A family in Prampram called the Osudoku Wem has for years made claim to portions of land belonging to the people of Kpone. They have hired hooligans to terrorize residents long the Kpone-Prampram boundary, especially those on the starboard side of the Laloi lagoon; but are they justified in this unwonted action?
This is a summary of a Supreme Court ruling given on 3rd March 1924 by His Worship H.S Newlands Esquire, Deputy Commissioner of the Eastern Province of the Gold Coast.
This action had Mantse Boi Abbey of Prampram as Plaintiff and Mantse Tettey Sackey (of the Ati We Royal clan) of Poni (Kpone) as the Defendant.
The planting of coconuts by the Prampram people near the Laloi lagoon on land claimed by the Kpones (Ponis) started the action but the real point at issue was the question of the ownership of the Laloi lagoon and its tributaries.

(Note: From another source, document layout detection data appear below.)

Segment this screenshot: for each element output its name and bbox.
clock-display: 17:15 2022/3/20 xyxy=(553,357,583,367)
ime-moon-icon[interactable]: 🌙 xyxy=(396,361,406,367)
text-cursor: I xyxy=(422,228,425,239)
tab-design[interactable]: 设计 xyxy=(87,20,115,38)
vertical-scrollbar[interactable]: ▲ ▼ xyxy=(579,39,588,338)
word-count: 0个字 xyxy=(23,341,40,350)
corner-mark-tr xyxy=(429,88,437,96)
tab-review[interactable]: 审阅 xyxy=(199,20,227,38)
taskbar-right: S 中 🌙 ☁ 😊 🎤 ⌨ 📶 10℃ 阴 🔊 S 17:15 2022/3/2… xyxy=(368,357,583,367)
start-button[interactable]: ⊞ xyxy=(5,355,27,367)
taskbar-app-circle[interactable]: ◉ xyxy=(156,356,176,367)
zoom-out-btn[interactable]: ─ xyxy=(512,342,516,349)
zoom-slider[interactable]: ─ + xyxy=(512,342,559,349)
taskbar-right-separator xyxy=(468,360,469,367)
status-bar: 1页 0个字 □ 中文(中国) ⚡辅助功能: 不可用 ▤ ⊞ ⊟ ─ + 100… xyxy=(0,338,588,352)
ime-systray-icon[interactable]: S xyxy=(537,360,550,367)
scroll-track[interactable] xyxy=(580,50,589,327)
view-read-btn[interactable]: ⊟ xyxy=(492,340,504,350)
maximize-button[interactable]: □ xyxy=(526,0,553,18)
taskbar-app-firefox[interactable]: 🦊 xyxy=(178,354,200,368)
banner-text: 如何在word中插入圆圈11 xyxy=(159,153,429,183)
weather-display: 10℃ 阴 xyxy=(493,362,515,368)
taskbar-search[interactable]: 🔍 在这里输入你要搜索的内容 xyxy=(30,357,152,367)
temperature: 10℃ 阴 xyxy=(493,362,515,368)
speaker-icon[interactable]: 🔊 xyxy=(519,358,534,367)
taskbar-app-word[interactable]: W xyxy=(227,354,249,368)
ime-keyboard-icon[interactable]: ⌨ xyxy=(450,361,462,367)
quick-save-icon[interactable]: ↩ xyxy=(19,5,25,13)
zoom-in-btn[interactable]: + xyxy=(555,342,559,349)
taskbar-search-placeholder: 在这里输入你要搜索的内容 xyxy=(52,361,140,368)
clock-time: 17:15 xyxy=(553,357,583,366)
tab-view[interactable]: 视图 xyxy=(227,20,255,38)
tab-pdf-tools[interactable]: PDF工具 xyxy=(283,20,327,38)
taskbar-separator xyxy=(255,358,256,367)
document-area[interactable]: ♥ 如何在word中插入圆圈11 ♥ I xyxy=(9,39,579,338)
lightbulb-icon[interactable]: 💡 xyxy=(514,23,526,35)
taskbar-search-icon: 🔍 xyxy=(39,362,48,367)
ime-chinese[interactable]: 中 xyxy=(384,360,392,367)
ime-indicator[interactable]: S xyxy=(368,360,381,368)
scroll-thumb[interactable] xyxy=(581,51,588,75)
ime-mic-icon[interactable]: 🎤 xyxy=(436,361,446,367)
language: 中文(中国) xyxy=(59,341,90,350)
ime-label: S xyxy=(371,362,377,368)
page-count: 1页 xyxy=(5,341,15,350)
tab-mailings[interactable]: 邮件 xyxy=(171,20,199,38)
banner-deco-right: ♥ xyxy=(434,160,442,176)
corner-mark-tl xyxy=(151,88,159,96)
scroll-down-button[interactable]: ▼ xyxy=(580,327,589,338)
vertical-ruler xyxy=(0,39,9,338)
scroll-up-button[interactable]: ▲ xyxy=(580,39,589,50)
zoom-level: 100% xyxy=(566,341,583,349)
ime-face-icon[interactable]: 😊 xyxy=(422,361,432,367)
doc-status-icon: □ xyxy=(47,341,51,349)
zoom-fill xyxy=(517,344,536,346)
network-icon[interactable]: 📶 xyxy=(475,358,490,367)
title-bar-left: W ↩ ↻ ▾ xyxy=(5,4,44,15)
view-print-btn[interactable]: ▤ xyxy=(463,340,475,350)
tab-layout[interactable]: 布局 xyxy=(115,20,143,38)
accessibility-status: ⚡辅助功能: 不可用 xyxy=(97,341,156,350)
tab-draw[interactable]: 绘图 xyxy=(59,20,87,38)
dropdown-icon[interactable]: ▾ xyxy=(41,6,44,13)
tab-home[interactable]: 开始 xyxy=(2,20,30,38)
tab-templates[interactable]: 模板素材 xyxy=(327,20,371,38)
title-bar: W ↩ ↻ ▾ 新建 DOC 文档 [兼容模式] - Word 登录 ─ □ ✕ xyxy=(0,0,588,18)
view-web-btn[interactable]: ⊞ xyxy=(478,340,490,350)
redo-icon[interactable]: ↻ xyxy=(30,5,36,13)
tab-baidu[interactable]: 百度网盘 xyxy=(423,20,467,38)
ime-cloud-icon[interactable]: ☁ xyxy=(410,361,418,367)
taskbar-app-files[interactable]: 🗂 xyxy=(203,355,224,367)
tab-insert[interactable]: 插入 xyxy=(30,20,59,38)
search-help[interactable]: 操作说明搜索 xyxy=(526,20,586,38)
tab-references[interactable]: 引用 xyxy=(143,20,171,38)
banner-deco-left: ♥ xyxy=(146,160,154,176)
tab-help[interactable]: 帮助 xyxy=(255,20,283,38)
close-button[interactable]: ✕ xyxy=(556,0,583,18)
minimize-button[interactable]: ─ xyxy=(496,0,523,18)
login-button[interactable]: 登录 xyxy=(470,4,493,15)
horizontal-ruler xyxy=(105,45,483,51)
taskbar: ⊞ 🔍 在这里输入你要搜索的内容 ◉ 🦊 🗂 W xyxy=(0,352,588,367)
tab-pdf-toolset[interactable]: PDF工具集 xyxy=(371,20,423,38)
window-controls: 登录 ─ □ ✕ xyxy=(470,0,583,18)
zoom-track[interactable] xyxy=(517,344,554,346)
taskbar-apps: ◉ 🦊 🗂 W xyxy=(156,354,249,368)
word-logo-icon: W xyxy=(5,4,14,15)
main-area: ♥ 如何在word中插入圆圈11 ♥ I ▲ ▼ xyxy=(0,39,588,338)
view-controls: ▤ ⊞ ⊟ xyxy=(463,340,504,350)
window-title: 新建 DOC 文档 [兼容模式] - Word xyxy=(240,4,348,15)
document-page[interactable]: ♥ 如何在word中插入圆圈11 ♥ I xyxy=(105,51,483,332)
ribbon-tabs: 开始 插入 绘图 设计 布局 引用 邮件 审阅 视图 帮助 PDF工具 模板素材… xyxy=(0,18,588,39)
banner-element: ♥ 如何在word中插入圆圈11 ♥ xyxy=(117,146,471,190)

The case was first heard at the Tribunal of the Omanhene of Akwapim but an appeal was lodged at the Supreme Court against it on 23rd March 1921 because the defendant adduced to the fact that an unfair trial was given. Indeed, the judged agreed by saying "I cannot but regard the fact of this case having been heard in Akwapim as other than unfortunate. The parties do not speak Twi and this necessitated the use of more or less competent interpreters while Akan native customary law which is observed in Akwapim is largely dissimilar to Ga native customary law".
In September 1922, the plaintiff was destooled as Prampram Mantse and one Osabu Botchway, acting Mantse of Prampram was substituted for him on 23rd February 1923.
During the trial, counsel for the defendant refused to accept a claim that the defendant made claim to the following rivers and lagoons;
1. Brokotor
2. Mlagu
3. Suta Laloidor
4. Detsedor
5. Doenyo Kpe
6. Agblobote
7. Dorhoe
8. Kpotokpotodor
It was later found out that Kpotokpotodor is also named as Ntrawa Ntrawa and that under that name, it is in fact claimed by the defendant. The Tribunal was indeed wrong in supporting the Plaintiff's claim that the people of Prampram had been settled on the land in dispute before the advent of the Poni (Kpones). It appeared from Exibit J that the Ponis (Kpones) are members of the Aboriginal tribe settled on the land lying between Osu and Prampram. Defendant alleged that the people of Prampram (Gbugbla) are strangers brought on English slave ships from the Bights after the abolishment of the slave trade and that the Ponis (Kpones) actually shared boundary with the Ningos before the whole of Gbugbla (Prampram) was annexed for the settlement of freed slaves.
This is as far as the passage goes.